**Directions for this task:** Copy exactly, beginning with the line holding "ケイマスという名は、ワイナリーが位置するラザフォー" and ending with the final line of the data beneath this task; copy nothing else, and leave out every picture.
►
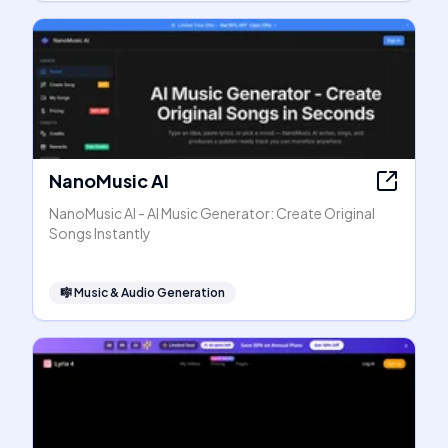
NanoMusic AI
NanoMusic AI - AI Music Generator: Create Original
Songs Instantly
🎼
Music & Audio Generation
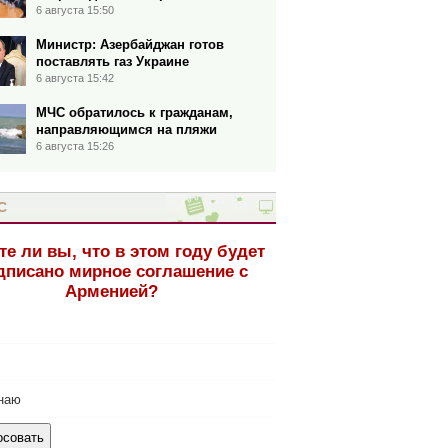
6 августа 15:50
Министр: Азербайджан готов
поставлять газ Украине
6 августа 15:42
МЧС обратилось к гражданам,
направляющимся на пляжи
6 августа 15:26
С
те ли вы, что в этом году будет
дписано мирное соглашение с
Арменией?
наю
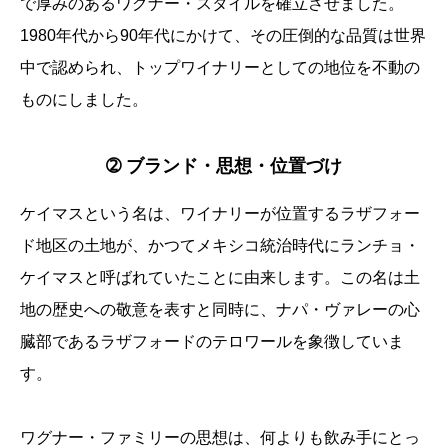
で厚みのあるワグナー・スタイルを確立させました。
1980年代から90年代にかけて、その圧倒的な品質は世界
中で認められ、トップワイナリーとしての地位を不動の
ものにしました。
➁ ブランド・思想・位置づけ
ケイマスという名は、ワイナリーが位置するラザフォー
ド地区の土地が、かつてメキシコ統治時代にランチョ・
ケイマスと呼ばれていたことに由来します。この名は土
地の歴史への敬意を表すと同時に、ナパ・ヴァレーの心
臓部であるラザフォードのテロワールを象徴していま
す。
ワグナー・ファミリーの思想は、何よりも飲み手にとっ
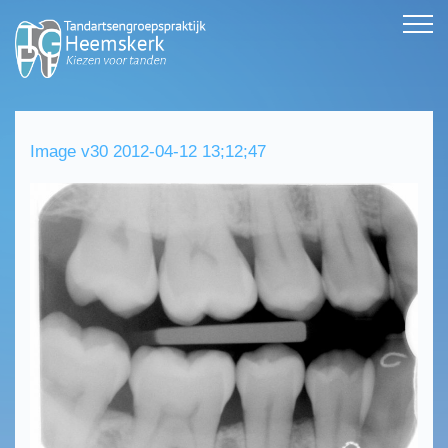
Image v30 2012-04-12 13;12;47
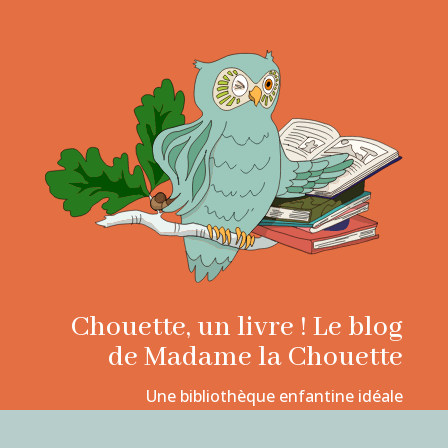
Chouette, un livre ! Le blog
de Madame la Chouette
Une bibliothèque enfantine idéale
◄
**Response area:**
ケイマスという名は、ワイナリーが位置するラザフォー
ド地区の土地が、かつてメキシコ統治時代にランチョ・
ケイマスと呼ばれていたことに由来します。この名は土
地の歴史への敬意を表すと同時に、ナパ・ヴァレーの心
臓部であるラザフォードのテロワールを象徴していま
す。
ワグナー・ファミリーの思想は、何よりも飲み手にとっ
Image v30 2012-04-12 13;12;47
Chouette, un livre ! Le blog
de Madame la Chouette
Une bibliothèque enfantine idéale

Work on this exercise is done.